デスクトップマシン再構築・続
昨日の記事(id:june_t:20050315#p2)からの続き。
WindowsXPを復帰させただけでは終わらない。いろんなソフトウェア自体や設定は引き継がれているが、メインボード周りのドライバ(ビデオ、オーディオ、LANなど)は新しく導入する必要があるわけだし、Windows Updateもかけなければいけない。ある程度のところでいったん寝たけど、ごちゃごちゃやってたので午前4時ぐらいになってしまったから、起きたのは正午。(今日は出勤予定なし。)
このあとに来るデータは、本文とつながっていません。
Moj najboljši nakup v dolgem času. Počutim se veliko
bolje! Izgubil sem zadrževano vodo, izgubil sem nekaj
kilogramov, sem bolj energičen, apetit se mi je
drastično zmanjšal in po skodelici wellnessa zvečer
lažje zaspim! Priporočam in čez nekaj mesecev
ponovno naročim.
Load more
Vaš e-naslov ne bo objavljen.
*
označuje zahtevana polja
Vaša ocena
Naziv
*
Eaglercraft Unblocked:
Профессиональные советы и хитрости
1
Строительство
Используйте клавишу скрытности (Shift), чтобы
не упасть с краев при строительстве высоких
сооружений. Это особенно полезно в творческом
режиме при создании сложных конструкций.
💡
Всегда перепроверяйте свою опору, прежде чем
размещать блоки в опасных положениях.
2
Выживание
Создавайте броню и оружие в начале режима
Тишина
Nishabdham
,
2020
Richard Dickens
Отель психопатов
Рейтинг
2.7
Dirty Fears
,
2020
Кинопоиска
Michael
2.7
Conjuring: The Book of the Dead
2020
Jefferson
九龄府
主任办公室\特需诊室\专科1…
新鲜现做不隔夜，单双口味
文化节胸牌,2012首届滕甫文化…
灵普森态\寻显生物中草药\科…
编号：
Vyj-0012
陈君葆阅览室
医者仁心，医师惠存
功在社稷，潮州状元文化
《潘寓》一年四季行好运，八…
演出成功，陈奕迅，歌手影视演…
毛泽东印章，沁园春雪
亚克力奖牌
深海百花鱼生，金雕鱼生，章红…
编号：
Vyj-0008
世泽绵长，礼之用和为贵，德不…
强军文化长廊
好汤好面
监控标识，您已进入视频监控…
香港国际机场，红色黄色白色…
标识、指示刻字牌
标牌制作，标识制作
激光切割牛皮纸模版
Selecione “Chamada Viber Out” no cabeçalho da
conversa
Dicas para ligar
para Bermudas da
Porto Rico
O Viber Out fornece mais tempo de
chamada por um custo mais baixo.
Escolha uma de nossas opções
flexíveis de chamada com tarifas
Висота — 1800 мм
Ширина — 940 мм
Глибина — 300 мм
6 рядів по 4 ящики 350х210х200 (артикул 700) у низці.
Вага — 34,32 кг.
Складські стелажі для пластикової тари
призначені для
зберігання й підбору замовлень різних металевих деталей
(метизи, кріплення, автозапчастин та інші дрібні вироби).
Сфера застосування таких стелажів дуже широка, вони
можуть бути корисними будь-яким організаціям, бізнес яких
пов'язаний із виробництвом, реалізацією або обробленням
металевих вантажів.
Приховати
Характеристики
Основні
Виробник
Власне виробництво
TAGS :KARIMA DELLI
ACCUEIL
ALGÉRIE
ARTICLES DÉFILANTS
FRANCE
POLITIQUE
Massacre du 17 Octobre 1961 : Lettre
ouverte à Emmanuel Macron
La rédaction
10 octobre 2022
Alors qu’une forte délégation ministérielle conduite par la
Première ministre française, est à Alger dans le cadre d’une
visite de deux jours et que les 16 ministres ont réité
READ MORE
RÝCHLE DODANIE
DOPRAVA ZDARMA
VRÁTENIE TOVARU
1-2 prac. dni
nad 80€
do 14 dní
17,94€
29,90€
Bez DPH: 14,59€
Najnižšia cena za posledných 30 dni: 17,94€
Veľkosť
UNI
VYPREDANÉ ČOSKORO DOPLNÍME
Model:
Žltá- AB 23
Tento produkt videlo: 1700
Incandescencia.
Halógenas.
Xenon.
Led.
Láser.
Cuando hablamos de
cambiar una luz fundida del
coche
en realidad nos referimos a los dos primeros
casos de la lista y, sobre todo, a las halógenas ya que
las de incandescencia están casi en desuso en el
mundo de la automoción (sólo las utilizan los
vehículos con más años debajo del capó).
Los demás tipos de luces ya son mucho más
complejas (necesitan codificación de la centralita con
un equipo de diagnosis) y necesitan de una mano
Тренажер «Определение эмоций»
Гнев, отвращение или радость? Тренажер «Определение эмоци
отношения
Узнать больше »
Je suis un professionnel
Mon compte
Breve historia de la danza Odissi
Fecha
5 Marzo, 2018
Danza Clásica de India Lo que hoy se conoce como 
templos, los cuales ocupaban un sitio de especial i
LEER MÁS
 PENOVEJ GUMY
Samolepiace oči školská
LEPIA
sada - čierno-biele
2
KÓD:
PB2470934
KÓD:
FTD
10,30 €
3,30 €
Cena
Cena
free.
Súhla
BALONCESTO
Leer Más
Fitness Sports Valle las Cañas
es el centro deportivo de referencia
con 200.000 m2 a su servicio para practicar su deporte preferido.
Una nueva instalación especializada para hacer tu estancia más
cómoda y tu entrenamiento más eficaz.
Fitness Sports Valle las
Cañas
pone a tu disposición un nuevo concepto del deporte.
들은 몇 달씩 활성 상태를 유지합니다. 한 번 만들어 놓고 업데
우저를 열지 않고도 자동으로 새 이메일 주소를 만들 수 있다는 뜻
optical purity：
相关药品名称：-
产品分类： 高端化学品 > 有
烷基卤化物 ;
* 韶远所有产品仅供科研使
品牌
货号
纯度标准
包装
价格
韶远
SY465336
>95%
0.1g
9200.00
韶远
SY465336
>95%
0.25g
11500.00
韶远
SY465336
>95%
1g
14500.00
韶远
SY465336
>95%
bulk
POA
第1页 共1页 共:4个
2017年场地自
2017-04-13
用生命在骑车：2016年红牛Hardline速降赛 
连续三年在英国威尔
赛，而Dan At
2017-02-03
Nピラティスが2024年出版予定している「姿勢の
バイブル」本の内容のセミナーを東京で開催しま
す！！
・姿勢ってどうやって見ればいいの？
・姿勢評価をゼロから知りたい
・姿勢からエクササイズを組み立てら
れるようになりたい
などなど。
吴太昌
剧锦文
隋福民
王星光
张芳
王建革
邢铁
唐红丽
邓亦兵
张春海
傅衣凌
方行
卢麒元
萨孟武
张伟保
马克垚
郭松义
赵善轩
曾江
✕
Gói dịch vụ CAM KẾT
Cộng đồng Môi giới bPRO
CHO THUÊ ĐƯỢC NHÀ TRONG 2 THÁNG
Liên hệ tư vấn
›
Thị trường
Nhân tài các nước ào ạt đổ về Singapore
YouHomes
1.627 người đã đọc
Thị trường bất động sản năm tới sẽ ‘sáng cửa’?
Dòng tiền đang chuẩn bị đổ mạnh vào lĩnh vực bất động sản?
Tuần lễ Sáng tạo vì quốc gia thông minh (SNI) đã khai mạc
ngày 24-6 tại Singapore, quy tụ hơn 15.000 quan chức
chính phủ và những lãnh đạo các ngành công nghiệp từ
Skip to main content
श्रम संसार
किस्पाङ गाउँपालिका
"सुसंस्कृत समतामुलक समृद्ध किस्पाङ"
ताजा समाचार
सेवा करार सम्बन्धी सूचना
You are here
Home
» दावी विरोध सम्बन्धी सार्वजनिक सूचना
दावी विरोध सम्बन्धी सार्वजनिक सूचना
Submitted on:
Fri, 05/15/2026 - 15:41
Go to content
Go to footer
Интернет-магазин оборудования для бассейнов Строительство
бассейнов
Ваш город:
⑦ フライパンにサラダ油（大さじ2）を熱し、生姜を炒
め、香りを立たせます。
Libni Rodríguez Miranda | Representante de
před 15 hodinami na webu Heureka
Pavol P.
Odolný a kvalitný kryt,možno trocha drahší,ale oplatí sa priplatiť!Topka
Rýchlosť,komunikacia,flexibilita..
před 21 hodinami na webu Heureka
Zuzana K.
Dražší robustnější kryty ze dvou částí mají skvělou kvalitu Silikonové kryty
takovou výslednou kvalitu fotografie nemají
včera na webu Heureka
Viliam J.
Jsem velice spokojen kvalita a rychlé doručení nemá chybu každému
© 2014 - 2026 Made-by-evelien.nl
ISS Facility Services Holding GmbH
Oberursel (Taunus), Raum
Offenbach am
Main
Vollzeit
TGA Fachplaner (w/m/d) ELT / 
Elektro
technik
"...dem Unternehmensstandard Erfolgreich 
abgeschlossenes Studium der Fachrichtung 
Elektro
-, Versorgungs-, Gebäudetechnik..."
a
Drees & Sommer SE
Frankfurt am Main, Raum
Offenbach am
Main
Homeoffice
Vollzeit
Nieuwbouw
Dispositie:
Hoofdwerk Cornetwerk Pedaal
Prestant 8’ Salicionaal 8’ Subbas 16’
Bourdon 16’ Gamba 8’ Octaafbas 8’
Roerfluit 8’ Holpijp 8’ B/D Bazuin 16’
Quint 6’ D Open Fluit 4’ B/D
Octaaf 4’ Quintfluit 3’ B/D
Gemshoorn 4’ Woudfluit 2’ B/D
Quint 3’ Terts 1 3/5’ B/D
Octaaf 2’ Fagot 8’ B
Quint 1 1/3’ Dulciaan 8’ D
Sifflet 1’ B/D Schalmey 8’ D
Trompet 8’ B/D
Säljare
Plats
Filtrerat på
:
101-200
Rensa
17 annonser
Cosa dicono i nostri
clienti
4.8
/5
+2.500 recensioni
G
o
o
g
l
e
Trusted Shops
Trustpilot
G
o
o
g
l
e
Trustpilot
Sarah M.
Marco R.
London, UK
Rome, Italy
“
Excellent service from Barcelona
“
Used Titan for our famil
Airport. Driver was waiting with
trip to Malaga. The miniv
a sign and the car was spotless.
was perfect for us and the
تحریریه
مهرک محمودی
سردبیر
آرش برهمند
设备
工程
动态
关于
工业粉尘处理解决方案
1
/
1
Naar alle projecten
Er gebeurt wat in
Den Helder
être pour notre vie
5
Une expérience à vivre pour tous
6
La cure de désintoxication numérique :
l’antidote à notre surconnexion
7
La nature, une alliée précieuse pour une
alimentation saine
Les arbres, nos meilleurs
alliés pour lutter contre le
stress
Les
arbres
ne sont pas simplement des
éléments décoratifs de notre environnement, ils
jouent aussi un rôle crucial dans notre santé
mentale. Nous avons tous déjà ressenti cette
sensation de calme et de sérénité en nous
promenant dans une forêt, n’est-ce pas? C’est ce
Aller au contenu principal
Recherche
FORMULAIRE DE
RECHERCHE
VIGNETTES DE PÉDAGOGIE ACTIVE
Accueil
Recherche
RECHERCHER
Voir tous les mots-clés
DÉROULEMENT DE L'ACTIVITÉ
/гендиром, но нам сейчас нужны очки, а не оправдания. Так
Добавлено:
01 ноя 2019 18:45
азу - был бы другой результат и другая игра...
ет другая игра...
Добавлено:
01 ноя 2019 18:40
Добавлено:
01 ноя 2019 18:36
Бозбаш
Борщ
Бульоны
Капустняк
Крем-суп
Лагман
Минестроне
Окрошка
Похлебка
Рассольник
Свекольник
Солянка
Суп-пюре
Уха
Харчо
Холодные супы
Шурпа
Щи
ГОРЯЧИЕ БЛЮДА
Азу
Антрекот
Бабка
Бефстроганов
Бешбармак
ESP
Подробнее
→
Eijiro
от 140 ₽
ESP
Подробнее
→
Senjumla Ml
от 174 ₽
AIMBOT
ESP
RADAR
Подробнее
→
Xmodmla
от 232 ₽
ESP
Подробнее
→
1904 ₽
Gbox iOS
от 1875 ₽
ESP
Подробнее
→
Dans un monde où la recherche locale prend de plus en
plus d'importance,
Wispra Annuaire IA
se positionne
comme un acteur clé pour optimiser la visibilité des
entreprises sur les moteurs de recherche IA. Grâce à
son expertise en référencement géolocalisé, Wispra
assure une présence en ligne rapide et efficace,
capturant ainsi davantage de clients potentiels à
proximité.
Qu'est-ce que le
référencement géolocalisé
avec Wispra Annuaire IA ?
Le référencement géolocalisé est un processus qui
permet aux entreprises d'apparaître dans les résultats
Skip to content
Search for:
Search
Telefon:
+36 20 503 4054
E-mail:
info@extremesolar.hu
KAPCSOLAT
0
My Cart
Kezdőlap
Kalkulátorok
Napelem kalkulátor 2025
それでもなんとかSP2までインストール。何回再起動をかけたことか。あとはMS-Office XPとOneNote2003だけ。(※22:00再インストール&認証終了)
ところで、肝心のパフォーマンスはどうかというと。
CPUとメモリ、バス周りはSETI@homeを目安にしよう。1ユニットあたりだいたい2時間50分というところだろうか。これまでのマシン(Pentium4、2GHz)で4時間強、PentiumM 1.6Mhzのノートで2時間30分台、研究室のマシンで3時間強(ただし2ユニット並列処理)なので、まずまずだろう。Celeronはそもそも浮動小数点計算が苦手な傾向があるし。(Prescottコアでもそうなのかは確認していないが。)キャッシュも少ないし。
なお、画面表示は速い。これはグラフィクスコントローラの力(チップセット内蔵)というよりは、CPUの速度によるものだと思う。Webブラウジングぐらいなら至極快適。
あとはオフィススイートがどのくらいさくさく動くか、だが、これはもう問題なく快適に動く。メモリも十分あるし、CPUも速い。表示が足を引っぱるようなことはオフィススイートはしない。
……ということである。
MPEGのエンコードとかしたり、3Dのゲームとかしようとすると、Pentium4よりは時間かかるんだろうけど、そういうことはあまりしないので。あ、でも、今度Wizの新作出るなー。DirectX9でポリゴンなんだろうな。魔法のエフェクトとかあるんだろうか。ま、やってみて遅ければ何か考えるさっ。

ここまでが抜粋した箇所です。